Sólo son un par los hechos por los cuales será recordada la lóbrega vida de Marcelino Perelló. Una, en 1968, cuando el gran escritor Juan García Ponce fue confundido con él y detenido por andar en silla de ruedas, como lo hacía el entonces dirigente estudiantil. Otra, en 2017, cuando el ex locutor declaró que las mujeres gustaban de ser violadas. El resto, poca cosa. Representante de la Facultad de Ciencias de la UNAM en el Consejo Nacional de Huelga, Perelló huyó, tras un episodio equívoco ocurrido el mismo 2 de octubre de 1968, para continuar sus estudios en Rumania. Seguramente allá disfrutó, entenado de la dictadura de Ceaucescu, de buena escuela en cuanto a exabruptos soeces hervidos en la inmundicia totalitaria.

Se han confundido algunas cosas en la atropellada discusión sobre los dichos de Perelló. Éstos no atañen a la libertad de expresión, misma que hasta donde yo sé no le ha sido conculcada: el energúmeno ha ratificado y ampliado sus declaraciones a lo largo de los días, hasta convertirse en una más de las pequeñas pesadillas amparadas por nuestra democracia. Además de ejercer su libertad de expresión, quizá incurrió en apología del delito. La violación está penada por nuestras leyes. La violación es el más espeluznante de los crímenes, pues no sólo hiere el cuerpo, susceptible a ser curado, sino destruye, irreparablemente, el alma. No lo digo yo, lo dijo Dostoievski.

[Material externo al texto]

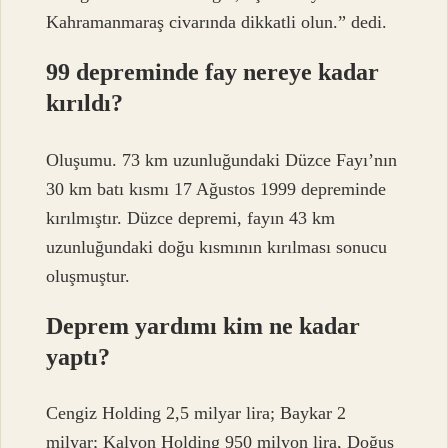
Kahramanmaraş civarında dikkatli olun.” dedi.
99 depreminde fay nereye kadar
kırıldı?
Oluşumu. 73 km uzunluğundaki Düzce Fayı’nın
30 km batı kısmı 17 Ağustos 1999 depreminde
kırılmıştır. Düzce depremi, fayın 43 km
uzunluğundaki doğu kısmının kırılması sonucu
oluşmuştur.
Deprem yardımı kim ne kadar
yaptı?
Cengiz Holding 2,5 milyar lira; Baykar 2
milyar; Kalyon Holding 950 milyon lira, Doğuş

La discusión de cómo debe castigarse la apología del delito, un narcocorrido, por ejemplo, y qué la distingue de la libertad de expresión, requiere de cabeza fría. Es materia de juristas, no de ciudadanos indignados, aunque el Código Penal Federal prevé una pena menor para quien haga apología del delito, siempre y cuando éste último no se lleve a cabo, en el supuesto de que tenga efecto la instigación del apologista.

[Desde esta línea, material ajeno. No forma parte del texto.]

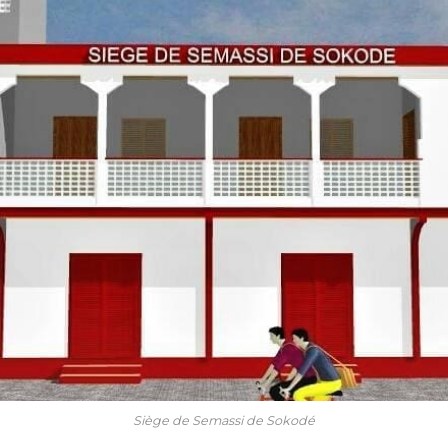
Siège de Semassi de Sokodé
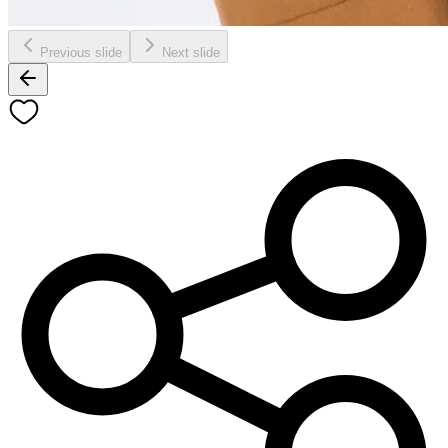
Previous slide
Next slide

Que Perelló haya sido sacado del aire por la UNAM, finalmente, es lo que tenía que hacer una institución pública obligada a defender valores universales consagrados por la Ilustración, centrados, precisamente, en la inviolabilidad del cuerpo humano. Perelló conserva su derecho al eructo en la cantina, la cuenta de Twitter o el congal de su preferencia. A las universidades, en cambio, les corresponde aventurarse en el difícil arte de preservar, al mismo tiempo, la libertad de palabra y el bien común. El caso se encamina hacia el tribunal universitario de la UNAM, pues colegas y alumnos del profesor Perelló lo consideran, con toda razón, persona non grata auto descalificada para ejercer la docencia.

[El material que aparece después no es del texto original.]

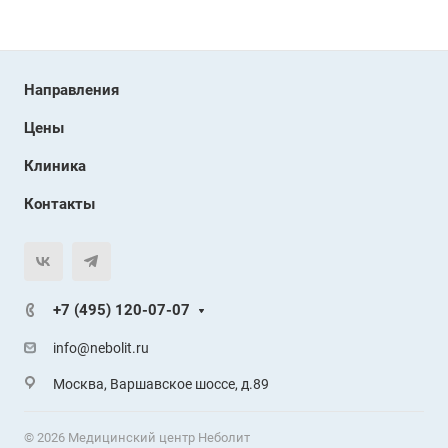
Направления
Цены
Клиника
Контакты
+7 (495) 120-07-07
info@nebolit.ru
Москва, Варшавское шоссе, д.89
© 2026 Медицинский центр Неболит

Pero, pese a todo, el lamentable suceso ha sido beneficioso, pues prueba que la atrocidad de la misoginia no es patrimonio de la derecha. En todos lados se cuecen habas y no son excepción a la regla los estalinistas de prosapia. El problema viene de lejos, de las religiones monoteístas del desierto, las cuales —cristianas, judías e islámicas— hicieron materia de fe del desprecio del cuerpo, sobre todo el femenino, condenado a la ocultación. Milagrosamente, el arte cristiano, gracias a la mariolatría y al neopaganismo, escapó de la gazmoñería. Entre ésta y el crimen, como lo saben las víctimas de los talibanes o del ISIS, hay sólo un paso.

Los dichos de Perelló, como la oprobiosa sentencia del juez Anuar González Hemadi, quien amparó a uno de los victimarios de Daphne Fernández, provienen de un mismo ­—remoto y actualísimo­— fondo, la creencia de que la violación es provocada por las mujeres, deseosas de sufrir esa violencia. Un pontífice romano de memorable paso por el mundo sublunar y hoy canonizado por su Iglesia, dijo algo similar, no hace mucho. La misoginia es una de las herencias nefastas del monoteísmo y rutina enseñada por el catolicismo, en nuestro caso. Acotarla, que no desterrarla, ha sido uno de los logros de la modernidad. Victoria a medias, entredicha aquí y allá pues la ordalía de Daphne Fernández nos obliga a no desfallecer en ese empeño. Finalmente, dejemos de hablar de linchamiento, uso y costumbre bárbara, sufrida por presuntos ladrones o por los martirizados negros del sur de los Estados Unidos, donde se originó el neologismo, hacia 1882. Sobre Marcelino Perelló cayó, como dicen en la red, una bien merecida tormenta de mierda.